Je lis, mais j’ai beaucoup de mal à écrire des billets, ça va
revenir très vite j’espère, en attendant voici un extrait de ce magnifique texte
de Pierre Silvain (le billet suivra bientôt)

p. 76
Il s’était installé pour lui écrie à la table boiteuse, sous une treille du
débit de vin du village, où il s’était fait servir une pinte de Saumur nouveau.

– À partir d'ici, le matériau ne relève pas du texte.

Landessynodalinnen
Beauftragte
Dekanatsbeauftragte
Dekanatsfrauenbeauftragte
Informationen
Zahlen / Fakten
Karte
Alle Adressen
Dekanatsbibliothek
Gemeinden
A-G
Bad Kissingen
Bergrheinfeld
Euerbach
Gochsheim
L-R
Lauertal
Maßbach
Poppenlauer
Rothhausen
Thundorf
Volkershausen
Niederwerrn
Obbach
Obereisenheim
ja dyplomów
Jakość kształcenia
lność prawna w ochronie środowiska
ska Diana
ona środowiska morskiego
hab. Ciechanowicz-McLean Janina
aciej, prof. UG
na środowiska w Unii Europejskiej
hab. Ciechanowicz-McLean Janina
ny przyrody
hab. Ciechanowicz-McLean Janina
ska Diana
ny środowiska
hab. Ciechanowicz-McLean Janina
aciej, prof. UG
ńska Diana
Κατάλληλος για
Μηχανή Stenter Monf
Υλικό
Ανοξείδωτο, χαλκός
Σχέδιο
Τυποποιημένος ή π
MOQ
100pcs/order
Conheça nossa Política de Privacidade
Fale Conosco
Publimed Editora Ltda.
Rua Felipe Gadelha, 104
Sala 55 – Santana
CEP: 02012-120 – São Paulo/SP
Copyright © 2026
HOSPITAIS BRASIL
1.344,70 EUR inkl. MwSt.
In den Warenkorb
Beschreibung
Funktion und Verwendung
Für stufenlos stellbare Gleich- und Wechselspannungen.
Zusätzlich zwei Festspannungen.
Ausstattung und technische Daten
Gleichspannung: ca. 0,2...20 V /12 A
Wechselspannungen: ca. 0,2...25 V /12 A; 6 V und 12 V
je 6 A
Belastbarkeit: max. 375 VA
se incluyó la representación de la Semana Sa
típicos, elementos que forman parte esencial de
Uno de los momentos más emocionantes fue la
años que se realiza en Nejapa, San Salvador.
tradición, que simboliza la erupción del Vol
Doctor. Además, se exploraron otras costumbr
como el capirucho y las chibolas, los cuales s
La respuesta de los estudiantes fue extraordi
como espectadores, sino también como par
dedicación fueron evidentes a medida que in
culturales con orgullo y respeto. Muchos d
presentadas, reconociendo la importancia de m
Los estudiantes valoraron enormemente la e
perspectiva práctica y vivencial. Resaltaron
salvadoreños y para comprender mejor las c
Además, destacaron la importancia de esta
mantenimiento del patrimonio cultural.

Une mouche tournait dans l’ombre ocellée. Il disait que c’était une façon de
voir erronée, illusoire, de parti pris, que de considérer le portrait de Louise
Vernet, eu égard à la robe bleue, à la pose sage, aux huit ans du modèle, comme
l’avatar un peu benêt des madones que peignait le maître. Il y avait sous l’apparence
d’une fillette aux airs d’enfant de Marie un petit être tout de dissimulation,
déjà dénaturé, sensuel, capable de cruauté qui s’ignorent, et suscitant non
moins d’effroi et d’attirance que les type humains, les morts violentes et ces
restes récupérés à la morgue des peintures de Géricault qu’il évoquait et dont
lui pouvait se faire une idée par les cauchemars de certaines nuits. Mais ces
visions qui auraient dû provoquer l’horreur, le rejet de leur fascination du
macabre, du pourrissement des chairs déjà entamé, dur rouge sanglant d’un
moignon de bras, d’un pied tranché à la cheville, de leur arrangement de nature
morte dans une lumière à la Chardin, n’étaient-elles pas au contraire, au-delà
de l’impudeur ou de l’obscénité, le témoignage d’un drame secret, d’une
compassion sans nom pour la nature souffrante, ses aveuglements, ses calculs,
ses terreurs, sa misère et au bout de tout son sort commun ?

Les couleurs d’un hiver de Pierre Silvain, éditions Verdier, 2010.